So my sister decided to take Reese and Dallas for 2 days on Monday...I was a little surprised because to someone who doesn't have children 2 of them can be a handful. But very happy too because a break for myself could be used :)
I have to say it was very weird not having the kids here, yes I got to clean the house and have it stay clean, slept through the night, went on a date, went shopping with Courtney and lounged for a few minutes! But waking up today I got this familiar feeling...it was as if when Jason and I got our first apartment and I was done with softball and I would wake up and do whatever I wanted! It actually mad me sad. Sad because I know now more than ever I was truly missing something in my life prior to having our children. I woke up this morning missing going into Reese's room and her laying in bed....having her say "hi mom" about 10 times. Then walking into Dallas's room to find a huge smile on his face when he sees me. Mom and dads need breaks and I am thankful we got ours this week! But gosh I love my kids, they drive me crazy at times but a good parent knows that's normal! They are my whole world! I got to spend some alone time with my husband, and I am glad :) I love him so much and he misses the kids so much too. I found myself a wonderful guy, and we have grown and learned together. He is an amazing dad and I am glad I get to wake up and go to bed with him. My heart grew a little more for my kids these last 2 days! So glad they will be home in about an hour.

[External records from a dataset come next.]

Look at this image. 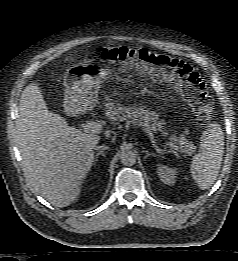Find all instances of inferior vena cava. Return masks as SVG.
Instances as JSON below:
<instances>
[{"mask_svg":"<svg viewBox=\"0 0 238 261\" xmlns=\"http://www.w3.org/2000/svg\"><path fill=\"white\" fill-rule=\"evenodd\" d=\"M93 149H94V150H100V149H101V146L95 145Z\"/></svg>","mask_w":238,"mask_h":261,"instance_id":"1","label":"inferior vena cava"}]
</instances>
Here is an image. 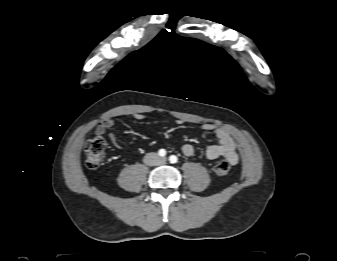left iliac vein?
<instances>
[{
	"label": "left iliac vein",
	"mask_w": 337,
	"mask_h": 261,
	"mask_svg": "<svg viewBox=\"0 0 337 261\" xmlns=\"http://www.w3.org/2000/svg\"><path fill=\"white\" fill-rule=\"evenodd\" d=\"M166 160H167L166 158H162V159H161L162 162H165Z\"/></svg>",
	"instance_id": "left-iliac-vein-1"
}]
</instances>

I also got to think a lot about my dad while the kids were gone. I miss him so much. I was able to start a little area in Jason's man cave for some of his 49ers stuff and just great memory stuff too. I miss having bbqs with him, sitting around just talking. He was so full of life, made the smallest things so exciting. I miss his voice so much, and his knowledge about everything. It's hard...to say the very least. He was my everything.